09.20.2011 0

Corporate Complicity and the Decline of American Greatness

By David Bozeman — Walmart is only the latest business giant to aid and abet the progressive culture that abhors capitalism.  The retail giant, which recently won dismissal of a class-action sex discrimination suit, has announced a Women’s Initiative, including the purchase of $20 billion in products by companies owned by women. Walmart will also institute training — for women — to work in factories and will donate $100 million in grants to non-profits that aid, you guessed it, women.

Never mind that the emergence of women in professional life has become such a phenomenon that websites and magazine covers pose the question ‘Are Men Obsolete?’ as http://today.msnbc.com did in 2010, to name just one of numerous examples.

Women outnumber men in colleges and universities, and some have suggested that the recession has actually harmed men, stuck in low-wage, blue- collar jobs, more.  But liberals Democrats still bank on the narrative of woman-as-victim, so the cycle of group identity and dependency rolls on.

To male business owners and young men entering the work force, sorry, you are not the victims du jour, whatever your commitments to quality and dependability.  And by the way, women comprise a slight majority of voters, so the progressives are no doubt proud of Walmart, for the moment.

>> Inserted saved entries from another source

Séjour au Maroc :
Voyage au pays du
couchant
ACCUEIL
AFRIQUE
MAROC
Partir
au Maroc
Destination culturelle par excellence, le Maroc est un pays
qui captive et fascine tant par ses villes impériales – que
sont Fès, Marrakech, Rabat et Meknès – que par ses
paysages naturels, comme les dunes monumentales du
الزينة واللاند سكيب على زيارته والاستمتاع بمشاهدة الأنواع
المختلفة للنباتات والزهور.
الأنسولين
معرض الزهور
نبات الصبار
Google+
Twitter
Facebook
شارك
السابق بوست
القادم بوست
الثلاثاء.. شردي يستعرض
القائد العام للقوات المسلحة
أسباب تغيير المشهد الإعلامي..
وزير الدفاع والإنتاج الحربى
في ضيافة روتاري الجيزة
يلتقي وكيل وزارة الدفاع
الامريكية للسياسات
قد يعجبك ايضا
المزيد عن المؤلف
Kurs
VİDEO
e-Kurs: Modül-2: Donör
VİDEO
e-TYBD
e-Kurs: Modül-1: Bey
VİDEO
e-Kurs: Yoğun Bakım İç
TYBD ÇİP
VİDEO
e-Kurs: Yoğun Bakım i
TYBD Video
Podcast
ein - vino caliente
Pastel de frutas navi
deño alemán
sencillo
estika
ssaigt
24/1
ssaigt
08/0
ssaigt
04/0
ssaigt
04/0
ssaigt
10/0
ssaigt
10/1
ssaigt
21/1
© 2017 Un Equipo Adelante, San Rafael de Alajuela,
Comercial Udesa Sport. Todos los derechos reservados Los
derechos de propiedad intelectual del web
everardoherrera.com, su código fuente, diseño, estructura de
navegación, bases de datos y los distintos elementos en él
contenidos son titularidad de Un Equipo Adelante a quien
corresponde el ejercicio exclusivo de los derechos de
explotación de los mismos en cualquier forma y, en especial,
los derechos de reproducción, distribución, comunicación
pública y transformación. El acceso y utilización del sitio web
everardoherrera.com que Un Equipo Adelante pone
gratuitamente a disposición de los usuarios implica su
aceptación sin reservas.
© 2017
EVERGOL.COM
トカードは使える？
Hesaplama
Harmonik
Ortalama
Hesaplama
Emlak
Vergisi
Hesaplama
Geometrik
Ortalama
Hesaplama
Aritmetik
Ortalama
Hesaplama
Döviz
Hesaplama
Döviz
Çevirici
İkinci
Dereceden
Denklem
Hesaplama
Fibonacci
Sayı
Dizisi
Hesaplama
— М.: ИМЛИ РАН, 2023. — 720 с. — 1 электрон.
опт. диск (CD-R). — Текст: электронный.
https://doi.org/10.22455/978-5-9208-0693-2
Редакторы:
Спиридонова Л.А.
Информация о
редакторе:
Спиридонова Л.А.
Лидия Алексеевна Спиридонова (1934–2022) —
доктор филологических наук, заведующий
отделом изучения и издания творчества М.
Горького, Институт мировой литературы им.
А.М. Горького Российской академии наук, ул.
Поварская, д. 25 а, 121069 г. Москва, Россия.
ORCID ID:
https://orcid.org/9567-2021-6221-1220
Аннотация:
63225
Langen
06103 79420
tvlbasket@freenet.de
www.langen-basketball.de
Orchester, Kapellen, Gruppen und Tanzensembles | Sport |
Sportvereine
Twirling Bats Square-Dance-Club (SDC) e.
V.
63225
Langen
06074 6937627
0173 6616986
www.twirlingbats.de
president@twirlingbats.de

Ideally, Walmart is free to operate as its stockholders see fit, but they are clearly catering to the dictates of political correctness fashion.  Alarmingly, today’s talk-show topics of liberal anguish quickly become the laws of tomorrow.  Concerns over cigarette smoke, salt and fatty foods have transformed New York City into an island nanny state thanks to the noble intentions of Mayor Bloomberg.  How long before the voluntary initiatives of Walmart become the legal mandates of the Presidential Commission on the Status of Women?

And ultimately, does legislation reflect public concern, or is public concern a by-product of the legislative agenda?   Media concerns have become so intertwined with government that not even conjecture of chicken-or-the-egg proportions can yield a definitive answer.  There is no doubt, however, that the ultimate winner is the momentum of the collectivist mindset.

First Lady Michelle Obama recently joined Olive Garden restaurant executives to announce calorie and sodium cuts in their meals over the next decade.  So far, fine.  But the AP story hails the first lady’s commitment.  “She does more than use the bully pulpit,” according to a lobbyist for the Center for Science in the Public Interest, who notes that she works behind the scenes with industry and Congress to affect change.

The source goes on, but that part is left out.